Our "Medal of Honor" series explores the stories behind the courageous Pennsylvania veterans who have been awarded the prestigious Medal of Honor for their exemplary service in the United States military. In this entry, we recognize the achievements of Harold O. Messerschmidt, who received the Medal of Honor on July 17, 1946.
Harold Messerschmidt joined the Army from Chester, PA in May 1943, and by September 17, 1944 was serving as a Sergeant in Company L, 30th Infantry Regiment, 3rd Infantry Division. During a German attack on that day, near Radden, France, he led and encouraged his men until everyone in his unit had been killed or wounded. Ignoring his own wounds, he continued to fight the enemy force alone in hand-to-hand combat until he was killed. He was posthumously awarded the Medal of Honor on July 17, 1946. Sgt. Messerschmidt, aged 20 or 21 at his death, was buried in Christ Lutheran Church Cemetery, Barnesville, PA.

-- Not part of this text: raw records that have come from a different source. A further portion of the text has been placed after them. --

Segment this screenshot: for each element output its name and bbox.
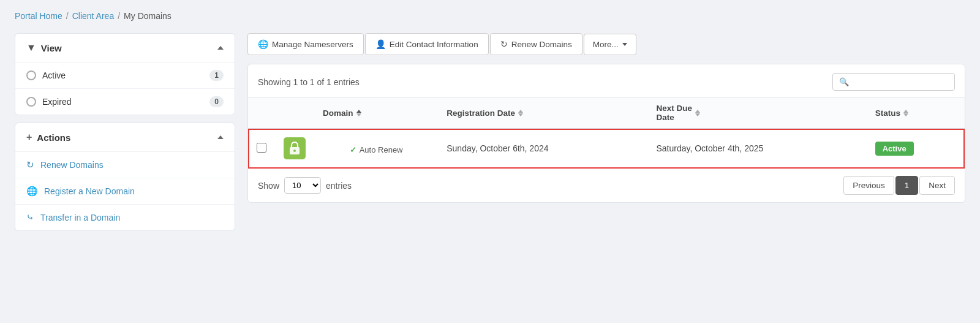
manage-nameservers-button[interactable]: 🌐 Manage Nameservers bbox=[247, 33, 364, 55]
show-entries: Show 10 25 50 100 entries bbox=[258, 177, 352, 194]
plus-icon: + bbox=[26, 132, 32, 143]
table-area: Showing 1 to 1 of 1 entries 🔍 bbox=[247, 64, 965, 203]
sort-arrows-domain bbox=[356, 110, 361, 116]
breadcrumb-sep-1: / bbox=[66, 11, 69, 21]
next-button[interactable]: Next bbox=[919, 176, 955, 195]
transfer-icon: ⤷ bbox=[26, 212, 34, 223]
caret-down-icon bbox=[622, 43, 627, 46]
page-wrapper: Portal Home / Client Area / My Domains ▼… bbox=[0, 0, 980, 242]
edit-contact-button[interactable]: 👤 Edit Contact Information bbox=[365, 33, 489, 55]
row-checkbox-cell bbox=[248, 129, 275, 169]
breadcrumb-my-domains: My Domains bbox=[124, 11, 172, 21]
row-next-due-cell: Saturday, October 4th, 2025 bbox=[647, 129, 866, 169]
row-reg-date-cell: Sunday, October 6th, 2024 bbox=[438, 129, 647, 169]
th-next-due-label: Next DueDate bbox=[656, 104, 692, 122]
toolbar: 🌐 Manage Nameservers 👤 Edit Contact Info… bbox=[247, 33, 965, 55]
user-btn-icon: 👤 bbox=[375, 39, 386, 49]
row-status-cell: Active bbox=[867, 129, 965, 169]
entries-label: entries bbox=[326, 181, 352, 191]
sort-arrows-due bbox=[695, 110, 700, 116]
main-content: 🌐 Manage Nameservers 👤 Edit Contact Info… bbox=[247, 33, 965, 203]
table-footer: Show 10 25 50 100 entries Previous 1 Nex… bbox=[248, 169, 965, 202]
row-domain-cell: ✓ Auto Renew bbox=[314, 129, 438, 169]
sort-down-due-icon bbox=[695, 113, 700, 116]
more-button[interactable]: More... bbox=[584, 34, 636, 55]
sort-down-status-icon bbox=[903, 113, 908, 116]
row-checkbox[interactable] bbox=[257, 143, 266, 153]
view-label: View bbox=[41, 43, 62, 53]
th-registration-date[interactable]: Registration Date bbox=[438, 97, 647, 129]
view-card: ▼ View Active 1 Expired bbox=[15, 33, 235, 115]
th-checkbox bbox=[248, 97, 275, 129]
sort-up-reg-icon bbox=[518, 110, 523, 113]
sort-arrows-reg bbox=[518, 110, 523, 116]
sort-arrows-status bbox=[903, 110, 908, 116]
row-lock-cell bbox=[275, 129, 314, 169]
th-next-due-date[interactable]: Next DueDate bbox=[647, 97, 866, 129]
th-status-label: Status bbox=[875, 108, 900, 118]
status-badge: Active bbox=[875, 142, 914, 156]
edit-contact-label: Edit Contact Information bbox=[390, 40, 478, 49]
sidebar-expired-label: Expired bbox=[42, 97, 71, 107]
sidebar-item-expired[interactable]: Expired 0 bbox=[15, 89, 235, 115]
manage-nameservers-label: Manage Nameservers bbox=[272, 40, 353, 49]
entries-select[interactable]: 10 25 50 100 bbox=[284, 177, 321, 194]
pagination: Previous 1 Next bbox=[843, 176, 955, 195]
show-label: Show bbox=[258, 181, 279, 191]
more-label: More... bbox=[593, 40, 619, 49]
sidebar-item-active[interactable]: Active 1 bbox=[15, 63, 235, 89]
sort-down-icon bbox=[356, 113, 361, 116]
domain-table: Domain Registration Date bbox=[248, 97, 965, 169]
search-icon: 🔍 bbox=[839, 77, 849, 86]
auto-renew: ✓ Auto Renew bbox=[350, 145, 403, 154]
sort-down-reg-icon bbox=[518, 113, 523, 116]
svg-point-1 bbox=[293, 150, 296, 152]
search-box: 🔍 bbox=[832, 73, 955, 91]
register-domain-label: Register a New Domain bbox=[44, 186, 135, 196]
next-due-date: Saturday, October 4th, 2025 bbox=[656, 143, 763, 153]
renew-domains-toolbar-label: Renew Domains bbox=[511, 40, 572, 49]
renew-domains-label: Renew Domains bbox=[40, 160, 104, 170]
lock-icon bbox=[284, 137, 306, 159]
table-info-row: Showing 1 to 1 of 1 entries 🔍 bbox=[248, 64, 965, 97]
th-lock bbox=[275, 97, 314, 129]
sidebar-register-domain[interactable]: 🌐 Register a New Domain bbox=[15, 178, 235, 205]
sidebar-active-count: 1 bbox=[209, 70, 224, 81]
breadcrumb-portal-home[interactable]: Portal Home bbox=[15, 11, 62, 21]
check-icon: ✓ bbox=[350, 145, 356, 154]
registration-date: Sunday, October 6th, 2024 bbox=[447, 143, 548, 153]
sidebar-active-label: Active bbox=[42, 70, 66, 80]
filter-icon: ▼ bbox=[26, 42, 36, 53]
breadcrumb-client-area[interactable]: Client Area bbox=[72, 11, 114, 21]
globe-icon: 🌐 bbox=[26, 186, 38, 197]
sidebar-transfer-domain[interactable]: ⤷ Transfer in a Domain bbox=[15, 205, 235, 230]
radio-active[interactable] bbox=[26, 70, 36, 80]
sidebar-renew-domains[interactable]: ↻ Renew Domains bbox=[15, 152, 235, 178]
search-input[interactable] bbox=[853, 77, 948, 86]
page-1-button[interactable]: 1 bbox=[895, 176, 919, 195]
renew-btn-icon: ↻ bbox=[500, 39, 508, 49]
table-row[interactable]: ✓ Auto Renew Sunday, October 6th, 2024 S… bbox=[248, 129, 965, 169]
sidebar-expired-count: 0 bbox=[209, 96, 224, 107]
main-layout: ▼ View Active 1 Expired bbox=[15, 33, 965, 231]
view-card-header[interactable]: ▼ View bbox=[15, 34, 235, 63]
sort-up-due-icon bbox=[695, 110, 700, 113]
actions-card-header[interactable]: + Actions bbox=[15, 123, 235, 152]
globe-btn-icon: 🌐 bbox=[258, 39, 268, 49]
th-reg-date-label: Registration Date bbox=[447, 108, 515, 118]
auto-renew-label: Auto Renew bbox=[360, 145, 403, 154]
previous-button[interactable]: Previous bbox=[843, 176, 894, 195]
sort-up-status-icon bbox=[903, 110, 908, 113]
sort-up-icon bbox=[356, 110, 361, 113]
renew-domains-button[interactable]: ↻ Renew Domains bbox=[490, 33, 582, 55]
th-status[interactable]: Status bbox=[867, 97, 965, 129]
breadcrumb: Portal Home / Client Area / My Domains bbox=[15, 11, 965, 21]
transfer-domain-label: Transfer in a Domain bbox=[40, 213, 120, 222]
view-chevron-up-icon bbox=[217, 46, 224, 50]
actions-label: Actions bbox=[37, 132, 70, 143]
radio-expired[interactable] bbox=[26, 97, 36, 107]
actions-card: + Actions ↻ Renew Domains 🌐 Register a N… bbox=[15, 123, 235, 231]
sidebar: ▼ View Active 1 Expired bbox=[15, 33, 235, 231]
th-domain[interactable]: Domain bbox=[314, 97, 438, 129]
table-header-row: Domain Registration Date bbox=[248, 97, 965, 129]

He displayed conspicuous gallantry and intrepidity above and beyond the call of duty. Braving machine gun, machine pistol, and rifle fire, he moved fearlessly and calmly from man to man along his 40-yard squad front, encouraging each to hold against the overwhelming assault of a fanatical foe surging up the hillside. Knocked to the ground by a burst from an enemy automatic weapon, he immediately jumped to his feet, and ignoring his grave wounds, fired his submachine gun at the enemy that was now upon them, killing 5 and wounding many others before his ammunition was spent. Virtually surrounded by a frenzied foe and all of his squad now casualties, he elected to fight alone, using his empty submachine gun as a bludgeon against his assailants. Spotting one of the enemy about to kill a wounded comrade, he felled the German with a blow of his weapon. Seeing friendly reinforcements running up the hill, he continued furiously to wield his empty gun against the foe in a new attack, and it was thus that he made the supreme sacrifice. Sgt. Messerschmidt's sustained heroism in hand-to-hand combat with superior enemy forces was in keeping with the highest traditions of the military service.